Significantly decreased equipment values. The value of equipment has suffered for well over one year. New equipment prices have dropped drastically, while returned and repossessed equipment levels are increasing. Both of these conditions have reduced collateral values in the market. In addition, losses that are sustained on returned or repossessed equipment are far greater than normal.
For lenders, the lower values affect their ability to underwrite transactions, particularly involving used equipment and refinance requests. Oftentimes, the value of the equipment is not sufficient to collateralize the requested transaction amount. Therefore, lenders must continually review their residual policies to ensure that they are not overly aggressive in structuring these types of transactions.

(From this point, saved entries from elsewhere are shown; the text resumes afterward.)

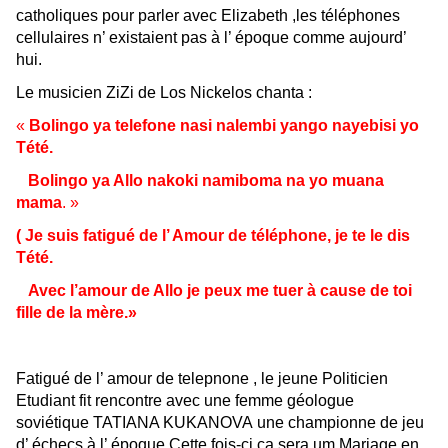
catholiques pour parler avec Elizabeth ,les téléphones
cellulaires n’ existaient pas à l’ époque comme aujourd’
hui.
Le musicien ZiZi de Los Nickelos chanta :
«
Bolingo ya telefone nasi nalembi yango nayebisi yo
Tété.
Bolingo ya Allo nakoki namiboma na yo muana
mama
. »
( Je suis fatigué de l’ Amour de téléphone, je te le dis
Tété.
Avec l’amour de Allo je peux me tuer à cause de toi
fille de la mère.»
Fatigué de l’ amour de telepnone , le jeune Politicien
Etudiant
fit rencontre avec une femme
géologue
soviétique
TATI
A
NA KUKANOVA
une
championne de
jeu
d’ échecs à l’ époque
.Cette fois-ci ça sera um Mariage en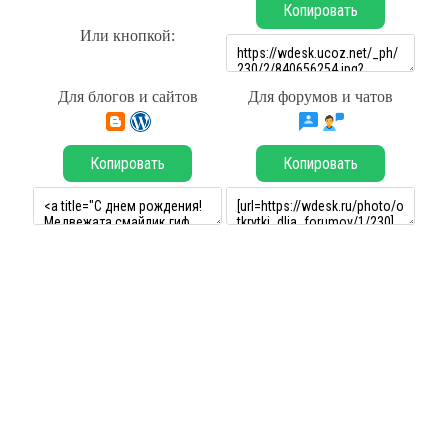
Копировать
Или кнопкой:
Для блогов и сайтов
Для форумов и чатов
Копировать
Копировать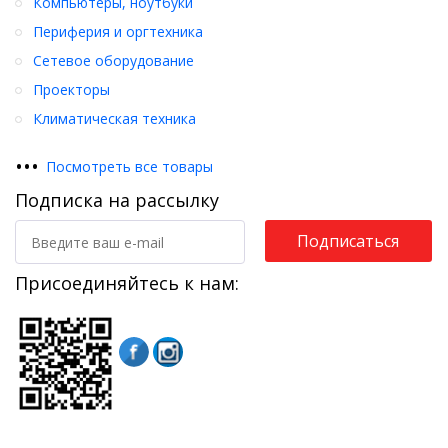
Компьютеры, ноутбуки
Периферия и оргтехника
Сетевое оборудование
Проекторы
Климатическая техника
•
•
•
Посмотреть все товары
Подписка на рассылку
Подписаться
Присоединяйтесь к нам: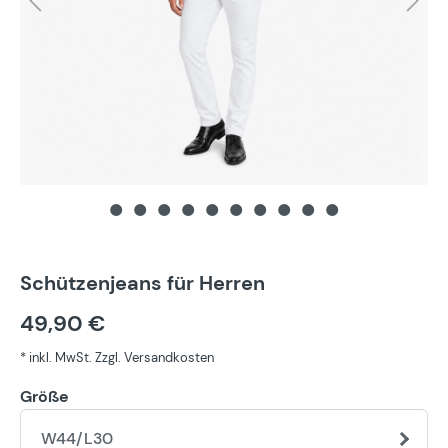
Schützenjeans für Herren
49,90 €
* inkl. MwSt. Zzgl. Versandkosten
Größe
W44/L30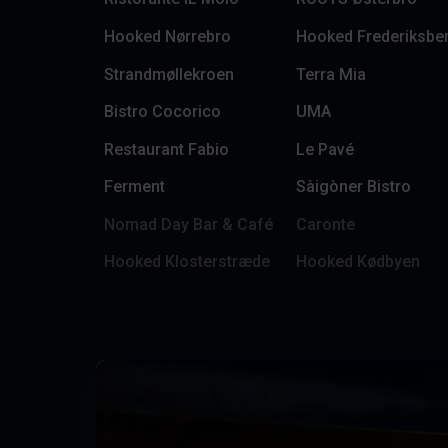
Hooked Nørrebro
Hooked Frederiksbe
Strandmøllekroen
Terra Mia
Bistro Cocorico
UMA
Restaurant Fabio
Le Pavé
Ferment
Sàigòner Bistro
Nomad Day Bar & Café
Caronte
Hooked Klosterstræde
Hooked Kødbyen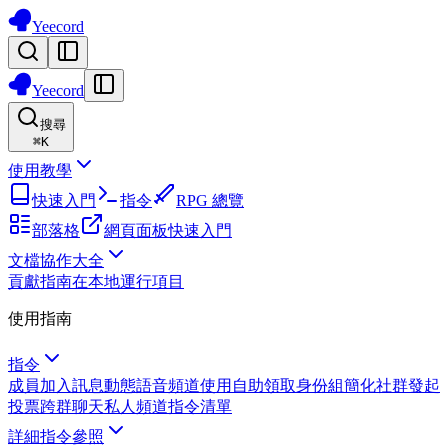
Yeecord
Yeecord
搜尋
⌘
K
使用教學
快速入門
指令
RPG 總覽
部落格
網頁面板
快速入門
文檔協作大全
貢獻指南
在本地運行項目
使用指南
指令
成員加入訊息
動態語音頻道
使用自助領取身份組簡化社群
發起
投票
跨群聊天
私人頻道
指令清單
詳細指令參照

Increase of specialized equipment. For manufacturers, reducing an operating budget often means turning to unmanned operations. While this may help the bottom line, it is not always beneficial for lending. Automated equipment is typically higher in cost but lower in resale value. That's because "soft costs" such as tooling and accessories don't hold their value like a standard machine tool, creating more collateral risk. This means lenders will carefully consider the configuration of equipment, accessories, and attachments to properly determine what the equipment will be worth in the future.
OEM/customer requests for 6-month zero payment. This greatly concerns the typical lender. From a pure collateral-to-advance perspective, the longer it takes a shop to repay debt, the more risky it is to the lender — income is being accrued, but no cash offset is being received. Equipment historically depreciates most rapidly in the first two years. So the lender is most at risk when skip payments are offered and a contract defaults early in the term.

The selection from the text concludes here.